松島に戻る日にそんなことを聞いてみたら、リカは少しだけ困惑気味に聞き返す。
「次に東京に来る時に連絡しようと思うんだ。リカを迎えに行きがてら、一緒に飲むのもいいかなって」
理由は本当にそうだ。
藤枝さんのことは嫌いじゃない。あの飄々としたスタイルもそれでいて男っぽい一面も片山さんや鷺坂室長の匂いを感じさせる。
携帯に手を伸ばしたリカは、少しだけ戸惑った顔を見せてからアドレス帳を開いてくれた。
「いいんだけど、そんなに真面目に受け取らなくてもいいかもしれないですよ?藤枝の言うことだし」
「でも、誘ってもらったから俺も実現させたいし、リカも一緒に来てくれるよね」
それはもちろん、と答えてくれたリカにだけは少し後ろめたい。
きっと、俺も藤枝さんも都合よく調子を合わせるはずだからだ。
ありがとう、と礼を言って俺は携帯をしまった。
それからしばらくして、早めにあがれそうな金曜日。俺は、リカに連絡するよりも先に、藤枝さんにメールをしていた。
『今日、そっちに行くんです。もしよかったら飲みませんか。帝都テレビの近くで構いません』
昼前に送れば、ほかの仕事で忙しくても、夕方までには返事が来るだろう。
そう踏んで送ったメールへの返事は昼過ぎに届いた。
『おー。了解です。楽しみにしてますよ。稲葉には連絡済み?』
まさか。
そんな風に小さく呟いた俺は、リカにはこれからだと送ると、今度はすぐに店の指定と、リカは遅れるはずだから、先に男同士でやってましょう、と可愛い顔文字付きで返事が来た。
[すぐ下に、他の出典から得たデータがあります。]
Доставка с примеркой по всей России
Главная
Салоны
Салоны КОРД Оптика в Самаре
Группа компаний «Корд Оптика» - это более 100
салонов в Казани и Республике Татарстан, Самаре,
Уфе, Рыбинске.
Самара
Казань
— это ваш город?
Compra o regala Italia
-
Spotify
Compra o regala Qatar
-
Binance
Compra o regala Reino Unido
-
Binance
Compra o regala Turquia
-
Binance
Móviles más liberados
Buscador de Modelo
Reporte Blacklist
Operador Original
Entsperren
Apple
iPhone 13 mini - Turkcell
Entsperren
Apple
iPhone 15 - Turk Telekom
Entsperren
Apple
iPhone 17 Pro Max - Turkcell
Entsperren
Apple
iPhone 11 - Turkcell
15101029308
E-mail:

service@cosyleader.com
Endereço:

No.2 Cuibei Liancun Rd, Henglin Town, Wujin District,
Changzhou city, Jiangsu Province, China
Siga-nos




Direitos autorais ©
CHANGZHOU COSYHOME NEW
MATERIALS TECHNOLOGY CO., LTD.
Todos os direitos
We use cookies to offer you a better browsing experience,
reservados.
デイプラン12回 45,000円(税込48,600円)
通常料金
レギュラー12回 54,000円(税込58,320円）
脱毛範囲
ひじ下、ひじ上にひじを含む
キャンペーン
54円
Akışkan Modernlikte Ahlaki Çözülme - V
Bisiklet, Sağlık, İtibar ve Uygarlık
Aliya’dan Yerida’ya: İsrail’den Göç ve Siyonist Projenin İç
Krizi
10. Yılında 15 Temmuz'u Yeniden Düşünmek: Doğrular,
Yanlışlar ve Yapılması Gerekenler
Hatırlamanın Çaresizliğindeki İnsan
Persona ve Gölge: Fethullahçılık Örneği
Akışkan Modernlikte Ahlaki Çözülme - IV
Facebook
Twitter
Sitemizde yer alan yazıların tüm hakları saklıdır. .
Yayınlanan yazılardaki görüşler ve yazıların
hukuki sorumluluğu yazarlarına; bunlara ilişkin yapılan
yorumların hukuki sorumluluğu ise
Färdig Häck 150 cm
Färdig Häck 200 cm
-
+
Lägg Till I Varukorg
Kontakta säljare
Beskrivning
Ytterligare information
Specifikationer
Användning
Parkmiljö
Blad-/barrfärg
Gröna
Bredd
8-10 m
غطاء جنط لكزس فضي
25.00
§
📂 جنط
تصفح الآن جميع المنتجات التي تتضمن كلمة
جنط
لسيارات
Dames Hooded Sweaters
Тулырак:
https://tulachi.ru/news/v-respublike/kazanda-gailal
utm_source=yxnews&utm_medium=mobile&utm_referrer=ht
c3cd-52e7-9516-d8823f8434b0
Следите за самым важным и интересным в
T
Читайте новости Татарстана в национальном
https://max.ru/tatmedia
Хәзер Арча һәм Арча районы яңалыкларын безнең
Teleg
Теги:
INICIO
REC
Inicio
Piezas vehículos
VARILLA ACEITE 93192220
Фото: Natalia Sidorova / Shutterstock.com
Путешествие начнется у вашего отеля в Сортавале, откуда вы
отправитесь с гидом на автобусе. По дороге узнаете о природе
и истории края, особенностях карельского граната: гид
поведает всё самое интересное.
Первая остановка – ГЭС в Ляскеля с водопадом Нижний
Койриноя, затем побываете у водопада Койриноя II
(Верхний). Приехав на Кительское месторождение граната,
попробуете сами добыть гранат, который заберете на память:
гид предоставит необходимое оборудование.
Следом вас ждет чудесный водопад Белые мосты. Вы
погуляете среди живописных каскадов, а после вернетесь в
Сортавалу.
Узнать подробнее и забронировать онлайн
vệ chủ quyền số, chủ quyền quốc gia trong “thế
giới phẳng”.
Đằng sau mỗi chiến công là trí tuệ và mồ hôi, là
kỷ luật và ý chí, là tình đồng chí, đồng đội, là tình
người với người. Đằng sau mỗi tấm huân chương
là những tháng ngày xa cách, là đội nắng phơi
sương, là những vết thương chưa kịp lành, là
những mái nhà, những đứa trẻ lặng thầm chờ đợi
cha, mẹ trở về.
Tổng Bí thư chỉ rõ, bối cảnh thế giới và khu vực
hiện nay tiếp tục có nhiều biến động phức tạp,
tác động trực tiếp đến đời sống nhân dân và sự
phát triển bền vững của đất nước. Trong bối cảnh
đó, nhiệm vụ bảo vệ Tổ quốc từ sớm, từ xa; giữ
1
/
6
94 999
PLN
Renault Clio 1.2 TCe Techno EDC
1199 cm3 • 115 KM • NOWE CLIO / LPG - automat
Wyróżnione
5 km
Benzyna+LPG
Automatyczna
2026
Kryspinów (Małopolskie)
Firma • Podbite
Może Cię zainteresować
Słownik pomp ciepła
だろうな、と思うのは、俺だったら間違いなくそうするからだ。
仕事を早めに切り上げた俺は、いつもなら荷物を持ってまっすぐに東京に向かうところだが、基地でシャワーを借りてからスーツに着替えて東京へ向かった。
「お久しぶりです」
「空井君、久しぶりー。固いよ、固い。これでも二人の結婚式の司会までしてんのよ?いいよ、もっと砕けて」
「じゃあ、お言葉に甘えて」
リカがよく行く店はどうやら藤枝さんにとってもそうらしくて、地下に降りたその店では、合コンをしたこともあるし、槙さんと柚木さんをハメたこともある。そして、偶然、藤枝さんに会った場所でもあった。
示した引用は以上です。